そして10月に京都2400mで行われた京都大賞典に出走した。まずまずのスタートを切ってから後方に下げ、大逃げしたレガシーワールドが最初の1000m59.7秒で引っ張るなか、13頭立てで最後尾13番手という貫禄のレースを展開していく。3コーナーでも上がっていかず、4コーナーになってやっと加速して大外へ持ち出した。京都の400mの直線で前を走る10頭を完全に抜き去り、2馬身半の差まで付けてゴールインした。
ヒシアマゾンは残り400m地点から残り200m地点までの1ハロンで11番手から4番手にまで浮上している。この区間のレースラップが11秒2なので、ヒシアマゾンの走りはそれよりももっと速い。畠山直毅は「1ハロン10秒6」と推定している[28]。こうした数字は競馬界に衝撃を与えるものだった。
ヒシアマゾンは東京2400mで行われるジャパンカップに向かった。この当時は天皇賞(秋)が外国産馬に開放されておらず、古馬牝馬が参加できる牝馬限定GIレースも存在しなかったので、ジャパンカップが唯一の選択肢だったのである。故障復帰から2戦目のナリタブライアンが1番人気3.7倍で、ヒシアマゾンが2番人気4.3倍となった。1994年有馬記念の時は大きく離れていたオッズの差はほんの僅かにまで縮まっていた。
この年のジャパンカップは出走15頭で日本馬が6頭。
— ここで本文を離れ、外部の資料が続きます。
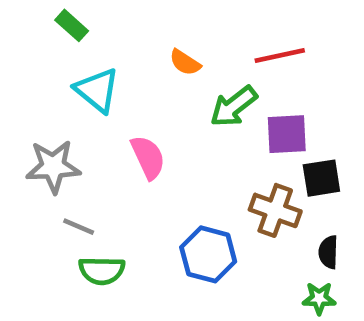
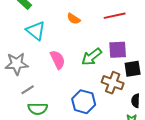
green arrow: (234, 106) -> (92, 57), moved
gray line: (79, 227) -> (28, 90), turned -56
ナリタブライアンとヒシアマゾンの他にはタイキブリザード(宝塚記念2着)がおり、そのほかはマチカネタンホイザ、ロイスアンドロイス、ナイスネイチャというおなじみの善戦マン3頭だった。天皇賞(春)や宝塚記念の勝ち馬は故障で出走できず[29]、天皇賞(秋)の1着馬と2着馬は有馬記念に備えて回避していた[30]。
ペースを作るとみられていた逃げ馬タークパサー(Turk Passer)がレース直前になって出走を取り消し、一気に逃げ馬不在となり、先が読めない混沌とした状況になった。
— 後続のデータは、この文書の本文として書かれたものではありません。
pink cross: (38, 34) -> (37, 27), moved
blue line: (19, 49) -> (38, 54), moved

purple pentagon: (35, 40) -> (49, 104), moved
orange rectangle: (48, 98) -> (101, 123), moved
当日の東京競馬場は薄い雲が広がっていて、弱い日光が差し込んで芝生に馬の影が薄く映ったと思えば、その次の瞬間は日光が遮られて芝生の緑色が濃くなる、という様子だった。
8枠14番のサンドピットがなかなかゲートに入ろうとしなかったので、7枠12番に入ったヒシアマゾンはゲートの中で暴れ、そのせいもあって出遅れた。
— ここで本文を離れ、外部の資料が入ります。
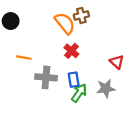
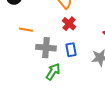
green arrow: (79, 93) -> (53, 72), moved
5枠9番のタイキブリザードと6枠10番のエルナンドと6枠11番のストーニーベイは3頭とも好スタートを切ったが、ストーニーベイが出馬直後にダッシュを決めて左側に切れ込み、エルナンドの前を塞いだ。ストーニーベイに釣られてエルナンドも左によれてタイキブリザードと接触した。前を塞がれつつ左のタイキブリザードと接触したエルナンドが今度は大きく右にふらつく。ふらついたエルナンドがヒシアマゾンの前にやってきて、それを避けるためヒシアマゾンも右に進路を変えざるを得ず、さらに後方へ下がる羽目になり、ポツンと離れた最後方に位置した(動画)。
5枠8番のデーンウィン(オーストラリア)と6枠11番のストーニーベイ(ニュージーランド)がスタート直後から好ダッシュをして、それに遅れてはならないと5枠9番のタイキブリザードも勢いを付けた。ところが1コーナーに入る直前に、デーンウィンとストーニーベイの両騎手がグイッと手綱を引っ張って急ブレーキを掛けたので、タイキブリザードが押し出されて先頭に立つことになった。オセアニアの競馬ではこういうことがよく発生するのだが、そのことを知っていたタイキブリザードの岡部幸雄騎手は「やっぱりな」と思った[31]。
逃げるはずではなかったタイキブリザードが逃げることになったので、最初の1000mが61.0秒というスローペースとなり、馬群が圧縮されている。3コーナーが始まる地点の残り1000mでヒシアマゾンはまだ最後方だった[32]。
3~4コーナー中間地点の残り800mを過ぎてもヒシアマゾンはまだ最後方だった。残り750mぐらいになって大けやきの向こう側から各馬が出てくると、ついにヒシアマゾンが外をマクっていった。このときのヒシアマゾンの凄まじいマクリ脚を見た7枠13番アワッドのエディ・メイプル騎手は「勝つのはヒシアマゾンだろう」と思ったという[33]。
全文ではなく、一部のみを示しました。